ABOUT THIS EXERCISE: Produce as output only the lines below starting at the line with "Viel zu eng" and continuing through the line with "30 Tage kostenlose Rücksendung", each one exactly as written.

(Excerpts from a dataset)
'''

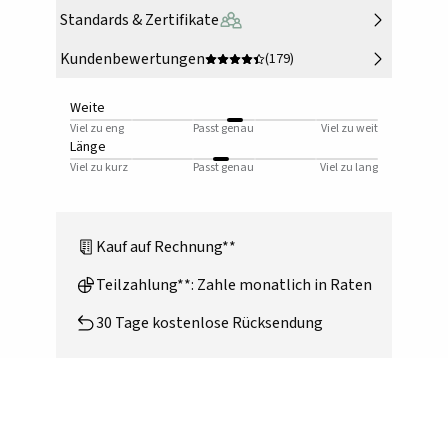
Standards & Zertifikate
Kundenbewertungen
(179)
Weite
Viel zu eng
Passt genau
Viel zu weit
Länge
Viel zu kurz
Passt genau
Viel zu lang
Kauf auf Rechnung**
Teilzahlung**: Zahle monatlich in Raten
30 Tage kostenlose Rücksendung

'''
'''

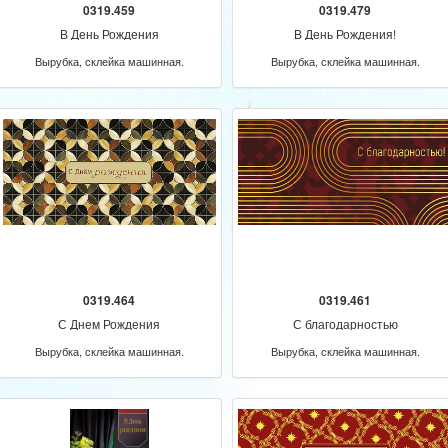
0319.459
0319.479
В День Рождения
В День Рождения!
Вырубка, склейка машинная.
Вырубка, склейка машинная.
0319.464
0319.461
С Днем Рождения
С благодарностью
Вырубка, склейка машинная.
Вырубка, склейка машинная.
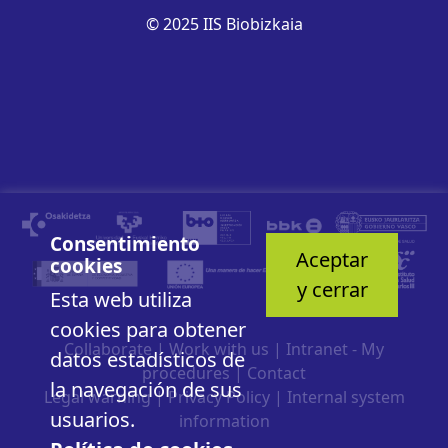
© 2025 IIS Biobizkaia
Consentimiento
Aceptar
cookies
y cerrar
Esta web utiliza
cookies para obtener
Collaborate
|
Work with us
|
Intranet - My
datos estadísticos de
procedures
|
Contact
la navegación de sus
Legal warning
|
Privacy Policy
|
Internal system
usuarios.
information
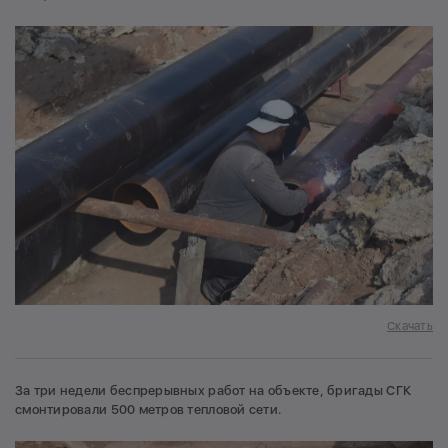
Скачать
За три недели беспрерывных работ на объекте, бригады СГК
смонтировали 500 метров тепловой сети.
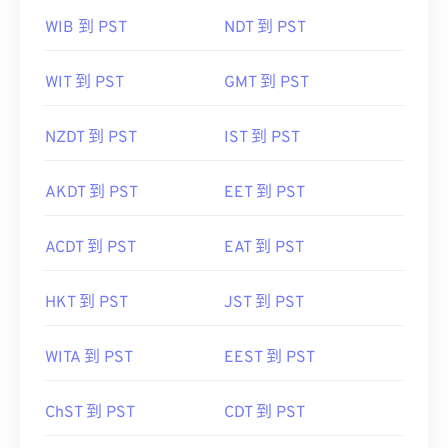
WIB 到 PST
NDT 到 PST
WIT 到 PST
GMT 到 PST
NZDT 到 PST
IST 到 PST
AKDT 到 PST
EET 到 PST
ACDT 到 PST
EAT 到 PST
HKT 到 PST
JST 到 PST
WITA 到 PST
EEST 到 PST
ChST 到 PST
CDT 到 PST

'''

OUTPUT FOR THIS EXERCISE:
Viel zu eng
Passt genau
Viel zu weit
Länge
Viel zu kurz
Passt genau
Viel zu lang
Kauf auf Rechnung**
Teilzahlung**: Zahle monatlich in Raten
30 Tage kostenlose Rücksendung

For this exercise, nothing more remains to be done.